M. Lajčák a annoncé la convocation, le 11 juin prochain, d’une manifestation de haut niveau sur la question car, « l’argent est là. »  Il faut tout simplement le connecter aux priorités car trop d’obstacles bloquent les connexions et les flux.  « Nous devons dégager les goulets d’étranglement », a-t-il insisté.  Ces propos ont été confirmés par le Directeur général de l’Agence française de développement et Président de l’Association des agences internationales de développement.  M. Rémy Rioux a avoué que les 20 agences membres de son association ont près de 800 milliards de dollars en main.

Le nouveau « Fonds commun pour le Programme 2030 », espère le Secrétaire général dans ses propositions de réforme, sera capitalisé à hauteur de 290 millions de dollars par an.  Les promesses de contributions faites aujourd’hui dépassent les 71 millions de dollars, dont 47 millions pour 2018.

La Vice-Secrétaire générale de l’ONU, Mme Amina J. Mohammed a identifié cinq domaines qui méritent l’attention de la communauté internationale: la mobilisation des ressources nationales; la coopération au développement; un environnement mondial favorable à l’investissement à long terme; l’aide aux pays ayant des besoins urgents, tels que ceux qui sont touchés par des crises ou des catastrophes; et enfin les partenariats avec le secteur privé.

La plupart de ces propositions sont reprises dans le « rapport du Groupe de réflexion interinstitutions sur le financement du développement » que le Secrétaire général adjoint aux affaires économiques et sociales, M. Liu Zhemin, a présenté.  Le rapport note que la reprise cyclique de l’économie est l’occasion d’élaborer des politiques contre les problèmes tenaces et d’accélérer la réalisation des objectifs de développement durable.

Pour aller de l’avant, le Secrétaire général de l’ONU, M. António Guterres, a annoncé la tenue, en septembre prochain à New York, d’une réunion de haut niveau sur le financement de ces objectifs.  Un financement qui doit être inclusif et ne laisser personne de côté, a martelé la Présidente du Conseil économique et social (ECOSOC), Mme Marie Chatardovà, qui a livré cinq messages.

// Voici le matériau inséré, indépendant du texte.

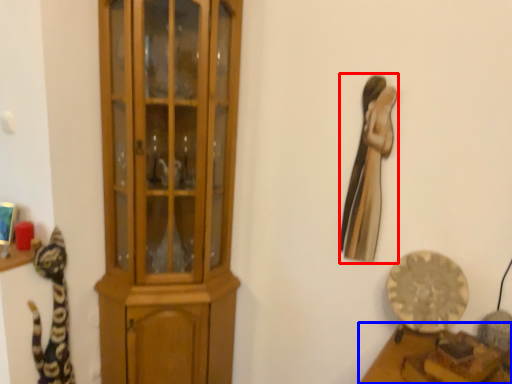 Question: Which point is closer to the camera, animal (highlighted by a red box) or furniture (highlighted by a blue box)?

Choices:
 (A) animal
 (B) furniture

Answer: (B) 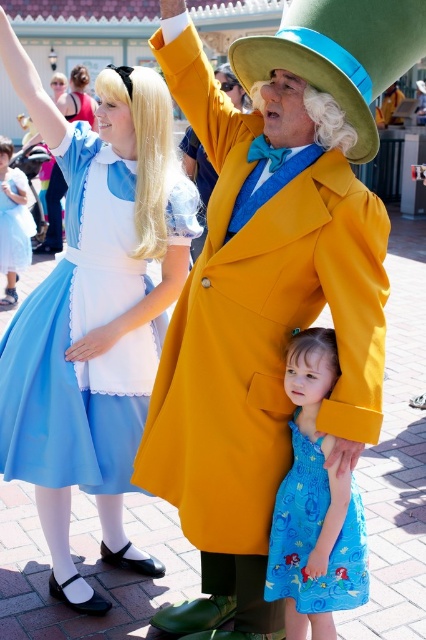 You are a photographer trying to capture a clear shot of both the matte yellow coat at center and the matte blue fabric dress at left. Which object should you focus on first to ensure both are in focus?

You should focus on the matte yellow coat at center first since it is closer to the viewer than the matte blue fabric dress at left, allowing the camera to adjust focus starting from the nearest object.

You are a photographer at the event and want to capture both the matte yellow coat at center and the matte blue fabric dress at left in a single photo. The camera has a maximum focus range of 28 inches. Will both subjects be in focus?

The matte yellow coat at center and matte blue fabric dress at left are 27.75 inches apart, which is within the camera maximum focus range of 28 inches. Therefore, both subjects will be in focus.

« Ce qui importe, c’est un système mondial équitable », car, a expliqué le Haut-Représentant du Fonds pour la paix de l’Union africaine, « si vous êtes sur le Titanic, peu importe que vous soyez en première classe ou en troisième classe, vous ne vous en sortirez pas seul ».   M. Donald Kaberuka a en effet expliqué que contrairement aux objectifs du Millénaire pour le développement qui plaçaient l’aide publique au développement (APD) au centre de tout, le Programme 2030 met en avant la mobilisation des ressources nationales.  Si l’Afrique renforçait cette mobilisation de seulement 13%, elle n’aurait aucun problème à réaliser le Programme 2030, a-t-il affirmé, alors qu’aujourd’hui, il manque à son continent quelque 2 500 milliards de dollars par an.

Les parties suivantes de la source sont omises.